Girl's Guide To Witchcraft

Home > Other > Girl's Guide To Witchcraft > Page 21
Girl's Guide To Witchcraft Page 21

by Mindy L. Klasky


  Gran snorted. "A good square dance at the church did better for my husband and me. We didn't need any computer."

  "Maybe I'll add square dancing to my list," Melissa said. Honest to God, I didn't know if she was kidding.

  "So?" I said. "What's this guy like?"

  "According to the computer, he's a doctor."

  "Ohhhh," we all said, as if we'd just excavated some sacred relic from an ancient civilization.

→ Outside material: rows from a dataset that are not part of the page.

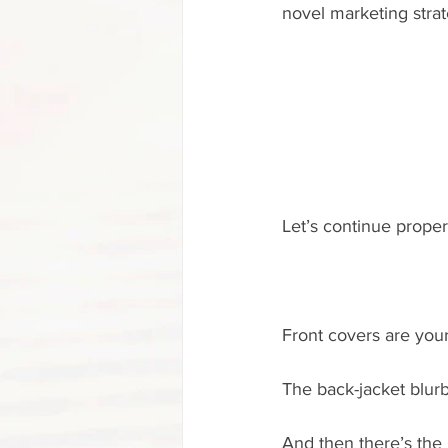
novel marketing strate
Let’s continue properl
Front covers are your
The back-jacket blurb
And then there’s the 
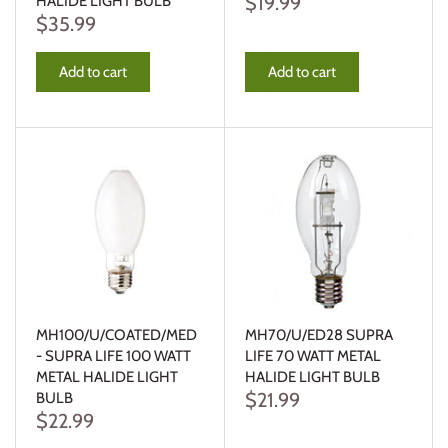
$19.99
HALIDE LIGHT BULB
$35.99
Add to cart
Add to cart
MH100/U/COATED/MED
MH70/U/ED28 SUPRA
- SUPRA LIFE 100 WATT
LIFE 70 WATT METAL
METAL HALIDE LIGHT
HALIDE LIGHT BULB
$21.99
BULB
$22.99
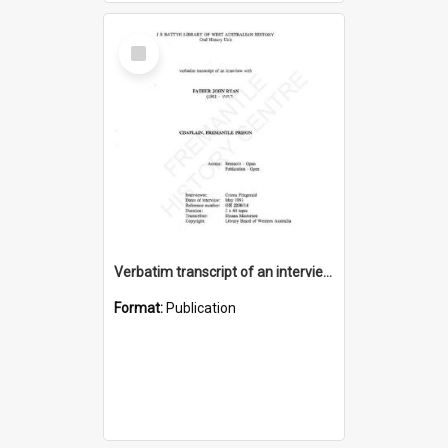
Select
Item
Verbatim transcript of an interview with Father John Ryan [oral history] / / interviewer: Criena Ftizgerald
Format:
Publication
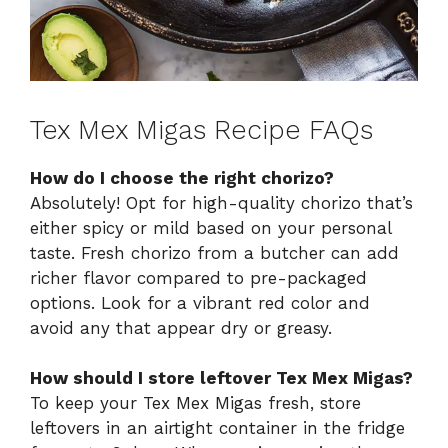
Tex Mex Migas Recipe FAQs
How do I choose the right chorizo?
Absolutely! Opt for high-quality chorizo that’s
either spicy or mild based on your personal
taste. Fresh chorizo from a butcher can add
richer flavor compared to pre-packaged
options. Look for a vibrant red color and
avoid any that appear dry or greasy.
How should I store leftover Tex Mex Migas?
To keep your Tex Mex Migas fresh, store
leftovers in an airtight container in the fridge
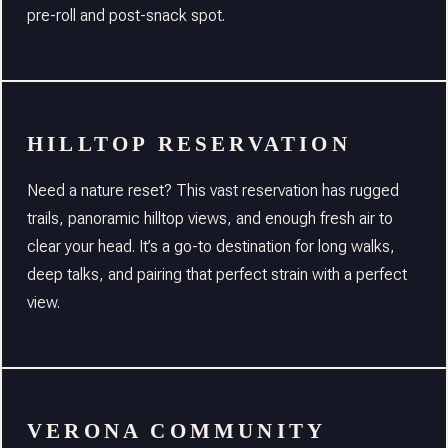
pre-roll and post-snack spot.
HILLTOP RESERVATION
Need a nature reset? This vast reservation has rugged
trails, panoramic hilltop views, and enough fresh air to
clear your head. It’s a go-to destination for long walks,
deep talks, and pairing that perfect strain with a perfect
view.
VERONA COMMUNITY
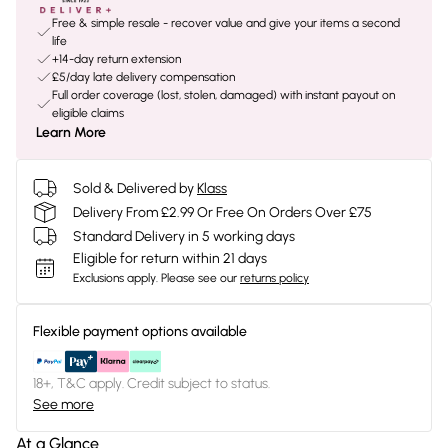
Free & simple resale - recover value and give your items a second
life
+14-day return extension
£5/day late delivery compensation
Full order coverage (lost, stolen, damaged) with instant payout on
eligible claims
Learn More
Sold & Delivered by
Klass
Delivery From £2.99 Or Free On Orders Over £75
Standard Delivery in 5 working days
Eligible for return within 21 days
Exclusions apply.
Please see our
returns policy
Flexible payment options available
18+, T&C apply. Credit subject to status.
See more
At a Glance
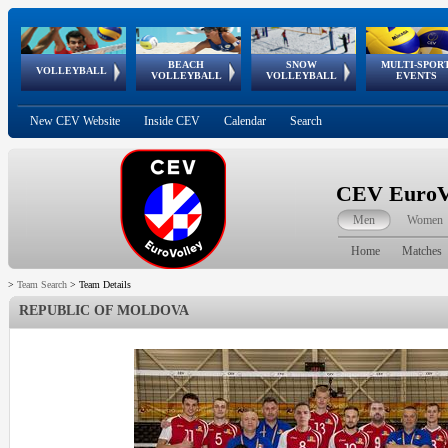
BEACH
SNOW
MULTI-SPOR
ean
World Qualifications
FIVB/CEV World Tour
European
Continental
European
European
European Youth
VOLLEYBALL
EuroSnowVolley
GSSE
VOLLEYBALL
VOLLEYBALL
EVENTS
Age
events
Championships
Cup
Games
Olympic Festival
Tour
New CEV Website
Inside CEV
Calendar
Search
CEV EuroVo
Men
Women
Home
Matches
>
Team Search
>
Team Details
REPUBLIC OF MOLDOVA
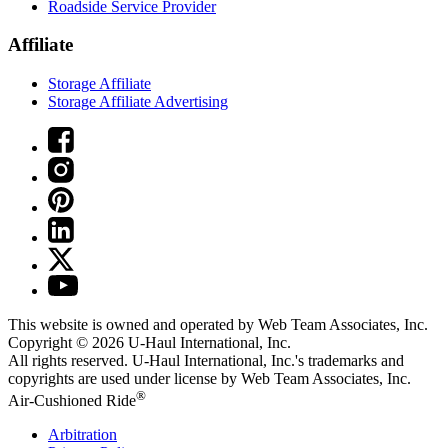
Roadside Service Provider
Affiliate
Storage Affiliate
Storage Affiliate Advertising
This website is owned and operated by Web Team Associates, Inc.
Copyright © 2026
U-Haul
International, Inc.
All rights reserved.
U-Haul
International, Inc.'s trademarks and
copyrights are used under license by Web Team Associates, Inc.
®
Air-Cushioned Ride
Arbitration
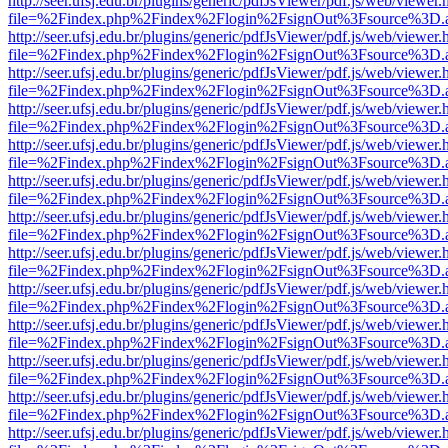
http://seer.ufsj.edu.br/plugins/generic/pdfJsViewer/pdf.js/web/viewer.
file=%2Findex.php%2Findex%2Flogin%2FsignOut%3Fsource%3D.ame
http://seer.ufsj.edu.br/plugins/generic/pdfJsViewer/pdf.js/web/viewer.
file=%2Findex.php%2Findex%2Flogin%2FsignOut%3Fsource%3D.ame
http://seer.ufsj.edu.br/plugins/generic/pdfJsViewer/pdf.js/web/viewer.
file=%2Findex.php%2Findex%2Flogin%2FsignOut%3Fsource%3D.ame
http://seer.ufsj.edu.br/plugins/generic/pdfJsViewer/pdf.js/web/viewer.
file=%2Findex.php%2Findex%2Flogin%2FsignOut%3Fsource%3D.ame
http://seer.ufsj.edu.br/plugins/generic/pdfJsViewer/pdf.js/web/viewer.
file=%2Findex.php%2Findex%2Flogin%2FsignOut%3Fsource%3D.ame
http://seer.ufsj.edu.br/plugins/generic/pdfJsViewer/pdf.js/web/viewer.
file=%2Findex.php%2Findex%2Flogin%2FsignOut%3Fsource%3D.ame
http://seer.ufsj.edu.br/plugins/generic/pdfJsViewer/pdf.js/web/viewer.
file=%2Findex.php%2Findex%2Flogin%2FsignOut%3Fsource%3D.ame
http://seer.ufsj.edu.br/plugins/generic/pdfJsViewer/pdf.js/web/viewer.
file=%2Findex.php%2Findex%2Flogin%2FsignOut%3Fsource%3D.ame
http://seer.ufsj.edu.br/plugins/generic/pdfJsViewer/pdf.js/web/viewer.
file=%2Findex.php%2Findex%2Flogin%2FsignOut%3Fsource%3D.ame
http://seer.ufsj.edu.br/plugins/generic/pdfJsViewer/pdf.js/web/viewer.
file=%2Findex.php%2Findex%2Flogin%2FsignOut%3Fsource%3D.ame
http://seer.ufsj.edu.br/plugins/generic/pdfJsViewer/pdf.js/web/viewer.
file=%2Findex.php%2Findex%2Flogin%2FsignOut%3Fsource%3D.ame
http://seer.ufsj.edu.br/plugins/generic/pdfJsViewer/pdf.js/web/viewer.
file=%2Findex.php%2Findex%2Flogin%2FsignOut%3Fsource%3D.ame
http://seer.ufsj.edu.br/plugins/generic/pdfJsViewer/pdf.js/web/viewer.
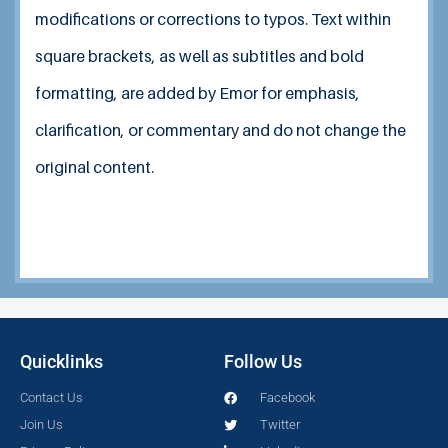
modifications or corrections to typos.
Text within
square brackets, as well as subtitles and bold
formatting, are added by Emor for emphasis,
clarification, or commentary and do not change the
original content.
Quicklinks
Follow Us
Contact Us
Facebook
Join Us
Twitter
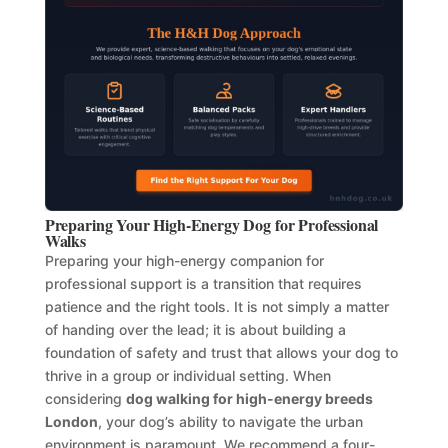
Preparing Your High-Energy Dog for Professional
Walks
Preparing your high-energy companion for
professional support is a transition that requires
patience and the right tools. It is not simply a matter
of handing over the lead; it is about building a
foundation of safety and trust that allows your dog to
thrive in a group or individual setting. When
considering
dog walking for high-energy breeds
London
, your dog’s ability to navigate the urban
environment is paramount. We recommend a four-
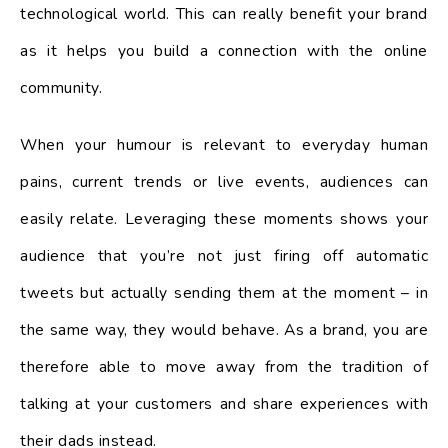
technological world. This can really benefit your brand
as it helps you build a connection with the online
community.
When your humour is relevant to everyday human
pains, current trends or live events, audiences can
easily relate. Leveraging these moments shows your
audience that you’re not just firing off automatic
tweets but actually sending them at the moment – in
the same way, they would behave. As a brand, you are
therefore able to move away from the tradition of
talking at your customers and share experiences with
their dads instead.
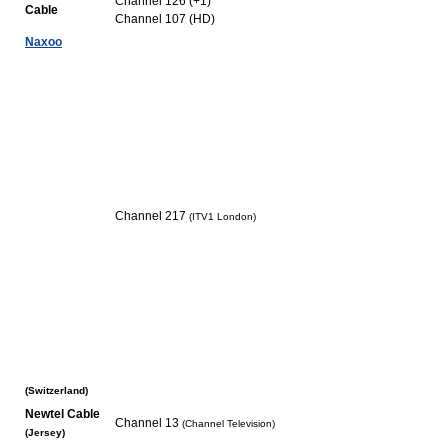
Channel 126 (+1)
Cable
Channel 107 (HD)
Naxoo
Channel 217
(ITV1 London)
(Switzerland)
Newtel Cable
Channel 13
(Channel Television)
(Jersey)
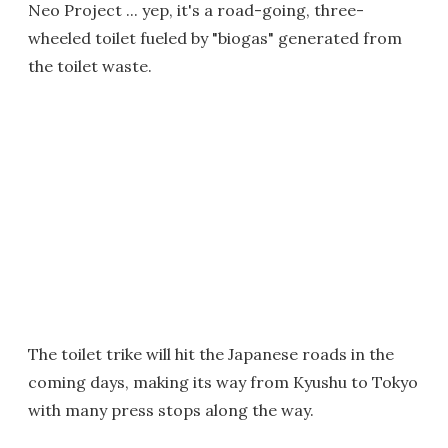
Neo Project ... yep, it's a road-going, three-
wheeled toilet fueled by "biogas" generated from
the toilet waste.
The toilet trike will hit the Japanese roads in the
coming days, making its way from Kyushu to Tokyo
with many press stops along the way.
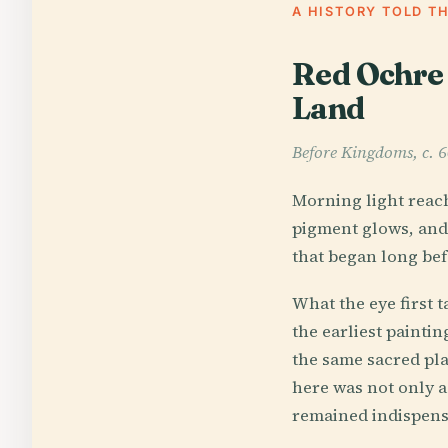
A HISTORY TOLD T
Red Ochre 
Land
Before Kingdoms, c.
Morning light reach
pigment glows, and 
that began long bef
What the eye first 
the earliest painti
the same sacred pla
here was not only a 
remained indispensa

  Clara asked, "What else did you know about this man before you met him?"

  Melissa ticked points off on her fingers. "Doctor. Prefers city loft to mountain cabin. Prefers Chinese food to burgers and fries. Reads Popular Science, not People. Favorite color, yellow."

  "Melissa..." I said. I thought I could see where this was going.

  She shook her head and held up one more finger. "Oh. And he's five feet six inches tall."

  Melissa was five feet six inches tall. In her stocking feet. Not that she was a stickler for height in a prospective mate, and not that she spent a lot of time walking around in stiletto heels, but all the same...

  Clara asked, "So how does this work? The computer spits out his name and you just call him up and invite him over for dinner?"

  Melissa shook her head again. "Not quite. We exchanged e-mail a few times, using anonymous e-mail addresses that the computer set up for us. You know, in case he's an ax murderer. Then we talked on the phone. He sounded like a nice guy—really interested in giving back to the com­munity, energized by finishing up medical school. We agreed to have dinner down in Chinatown. At Eat First."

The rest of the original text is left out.